After Jobs’ death in 2011, Gates said he respected the Apple founder and was grateful for her competition. The philanthropist’s relationship with Elon Musk has been even more turbulent in recent years. The two men have publicly attacked each other and often have different opinions on everything from space travel to climate change. Gates told Musk’s biographer Walter Isaacson that the Tesla CEO was “super mean” to him in 2022.

“When he heard I had shorted the stock, he was super mean to me. But he’s super mean to so many people, so you can’t take it too personally,” Bill Gates told Isaacson. However, in Thursday’s discussion, Gates acknowledged that a “certain level of intensity” is required to succeed as an innovative leader.
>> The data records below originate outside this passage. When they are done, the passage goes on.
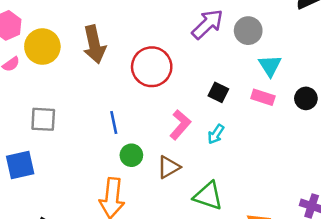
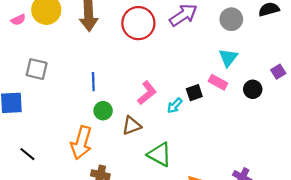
gray circle: (248, 31) -> (231, 19), moved
red circle: (152, 67) -> (138, 23), moved
black square: (218, 92) -> (194, 93), moved, turned 35

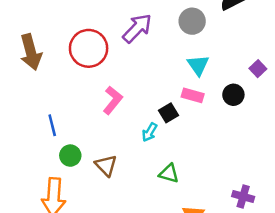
pink L-shape: (147, 93) -> (113, 100), moved
brown triangle: (132, 126) -> (106, 165), turned -42
green triangle: (160, 154) -> (169, 173), moved, size x0.7

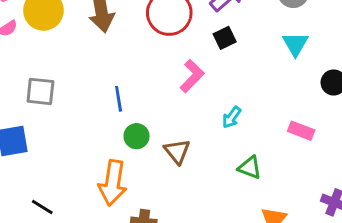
pink rectangle: (193, 95) -> (301, 131), moved
black square: (169, 113) -> (225, 38), moved

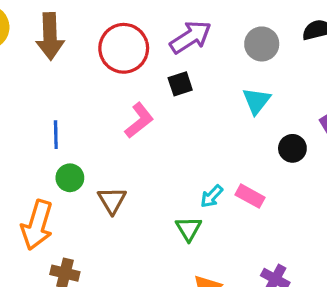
cyan arrow: (232, 117) -> (212, 196), moved
green triangle: (250, 168) -> (189, 229), turned 30

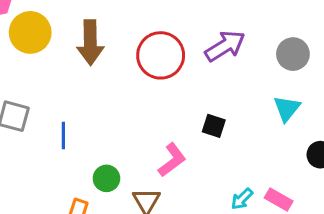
black square: (180, 84) -> (214, 126), moved, turned 35
pink L-shape: (139, 120) -> (172, 160), moved
blue line: (56, 135) -> (63, 135), moved

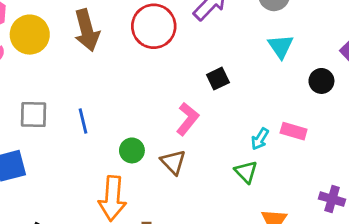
black square: (214, 126) -> (218, 79), turned -30

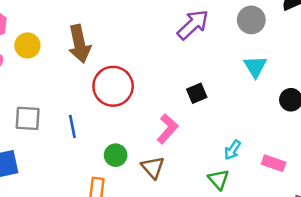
red circle: (154, 26) -> (113, 86), moved
yellow circle: (30, 35) -> (27, 45), size x0.7
pink rectangle: (294, 131) -> (274, 163), moved

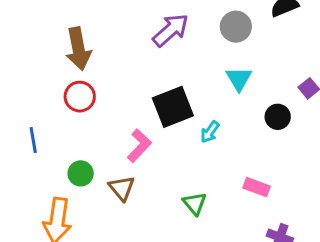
brown arrow: (79, 44) -> (78, 49), moved
red circle: (113, 86) -> (80, 97), size x0.7
black square: (197, 93) -> (173, 107), size x1.8
cyan arrow: (232, 150) -> (210, 132), moved

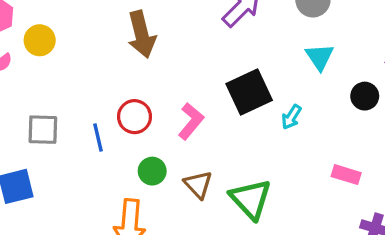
red circle: (80, 97) -> (135, 117), moved
pink L-shape: (139, 146) -> (191, 121), moved
green triangle: (195, 203) -> (251, 199), moved, size x1.6

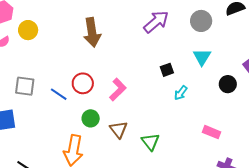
black square: (249, 92) -> (167, 70), moved, size x0.5
blue line: (98, 137) -> (59, 94), turned -48
green triangle: (251, 199) -> (150, 142), size x0.7

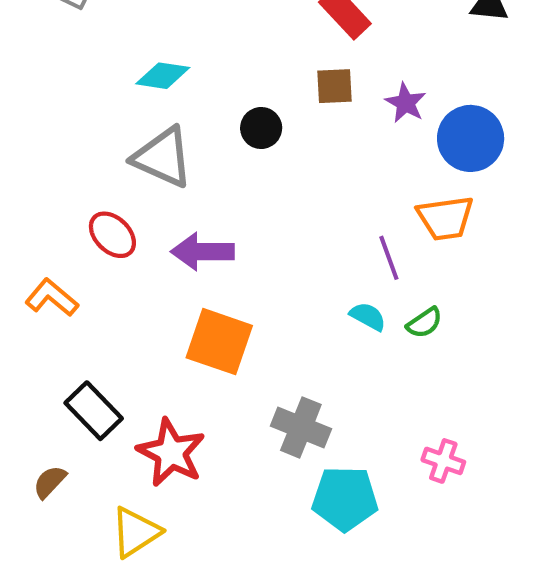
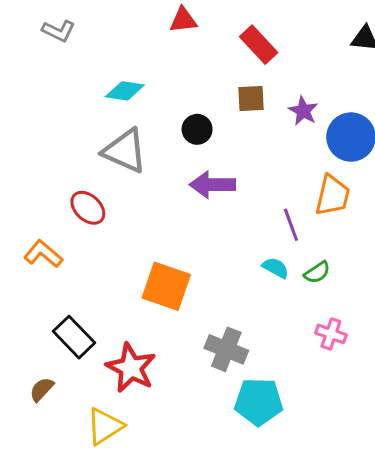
orange trapezoid: (445, 218) -> (332, 195), turned -69
purple arrow: (203, 252) -> (212, 185), moved
pink cross: (443, 461) -> (331, 334), moved

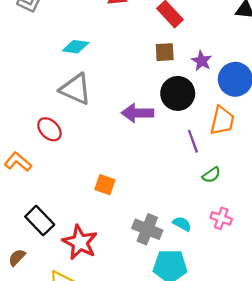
black circle: (197, 129) -> (178, 93), moved, size x1.6
cyan semicircle: (276, 268) -> (182, 224), moved
orange square: (166, 286) -> (105, 185), size x0.6

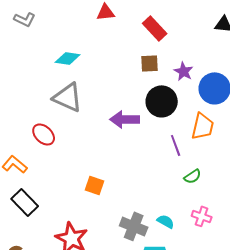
black rectangle: (40, 221) -> (25, 202), moved

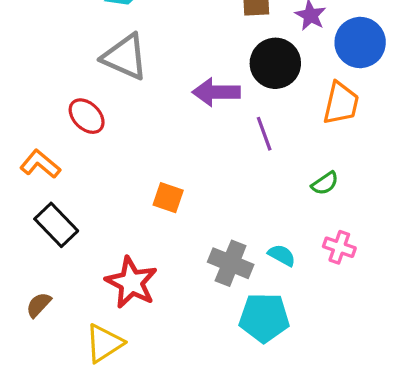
purple line: (176, 145) -> (264, 134), moved

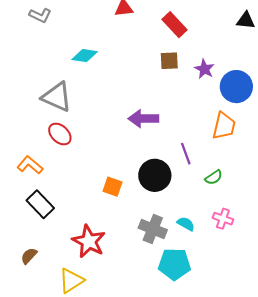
gray triangle: (125, 57) -> (57, 97), moved
black circle: (275, 63) -> (155, 175), moved
purple line: (264, 134) -> (186, 154), moved

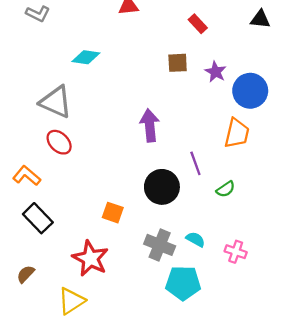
red rectangle: (174, 25) -> (198, 24), moved, size x0.7
purple arrow: (143, 119) -> (150, 125), turned 84
orange square: (113, 187) -> (113, 213), moved
pink cross: (223, 219) -> (236, 252), moved

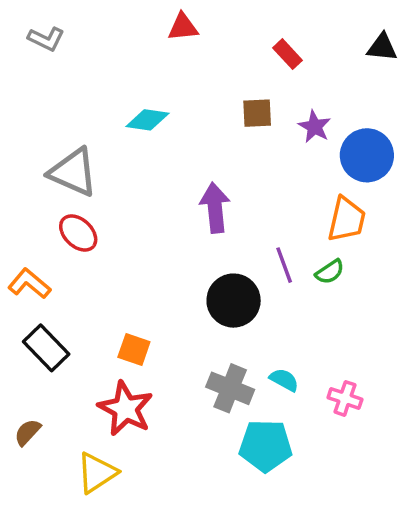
cyan diamond: (86, 57) -> (147, 120), moved
green semicircle: (226, 189) -> (330, 272), moved
orange square: (113, 213) -> (134, 349), moved

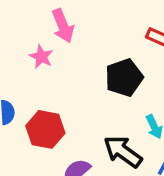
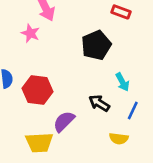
black arrow: (123, 152) -> (99, 103), size x0.7

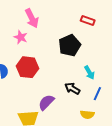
red hexagon: (37, 90) -> (27, 67), moved

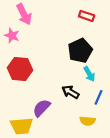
black pentagon: (70, 45) -> (80, 51), moved

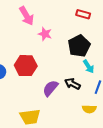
pink star: (12, 36) -> (45, 34), moved
purple semicircle: (42, 108) -> (50, 88), moved

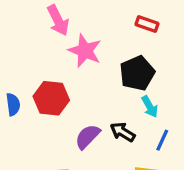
pink star: (45, 34) -> (85, 51), size x1.5

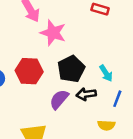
black pentagon: (137, 73) -> (71, 69), moved
black arrow: (123, 132) -> (86, 94), turned -36

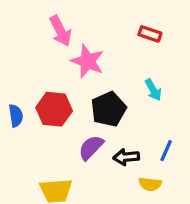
cyan arrow: (106, 73) -> (153, 90), moved
black arrow: (86, 94) -> (126, 157), moved

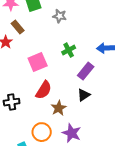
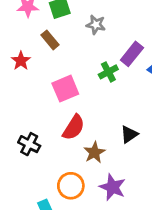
brown rectangle: (18, 27) -> (50, 40), moved
purple rectangle: (86, 71) -> (132, 54), moved
black cross: (12, 102) -> (29, 144), turned 35

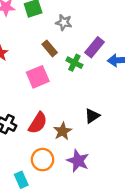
brown rectangle: (50, 40) -> (50, 48), moved
green cross: (108, 72) -> (74, 63), turned -35
red semicircle: (74, 127) -> (38, 123), moved

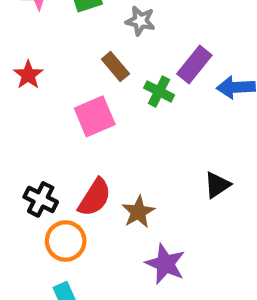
black triangle: (92, 116) -> (217, 185), moved
orange circle: (43, 160) -> (66, 241), moved

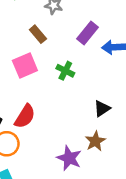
green cross: (159, 91) -> (65, 71), moved
brown star: (138, 212) -> (95, 141), moved

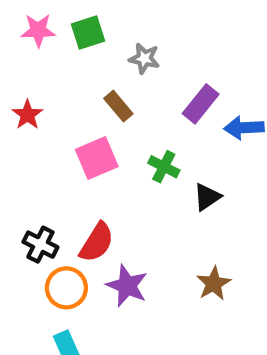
black triangle: (102, 109) -> (207, 197), moved
purple star: (69, 158) -> (127, 286), moved

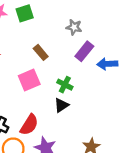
gray star: (144, 58) -> (74, 27), moved
black triangle: (207, 197) -> (61, 105), moved

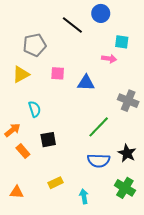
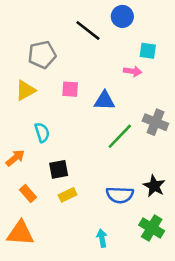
green line: (99, 127) -> (120, 136), moved
orange rectangle: (23, 151) -> (28, 194), moved
yellow rectangle: (56, 183) -> (68, 195), moved
orange triangle: (17, 192) -> (20, 233), size x1.6

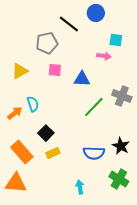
gray pentagon: (42, 55) -> (47, 43), moved
orange arrow: (15, 158) -> (15, 113), moved
black square: (59, 169) -> (46, 133), turned -35
orange rectangle: (28, 194) -> (22, 152), size x1.6

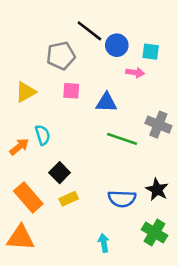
blue circle: (96, 13) -> (117, 45), moved
green line: (94, 107) -> (122, 139), turned 65

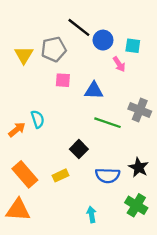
pink arrow: (135, 73) -> (119, 64), turned 49
yellow triangle: (26, 92) -> (24, 55), moved, turned -30
black square: (60, 173) -> (79, 149), moved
“In my twenties I was solely focused on Microsoft,” he said, “I didn’t believe in weekends or vacations.” The host asked Gates to confirm an urban legend that has been circulating for the past few years. According to this, in the early days of Microsoft, the billionaire memorized the license plates of all his employees in order to know who was working a lot of overtime.

“There weren’t that many license plates. We only had a few hundred employees,” Gates said, seeming to confirm the story. “I can still tell you when they came in and went out,” he added. Gates credits his intensity to the “positive experience” he had at Microsoft, which he says still guides his thinking today. “I look at every problem through this innovation lens,” he said.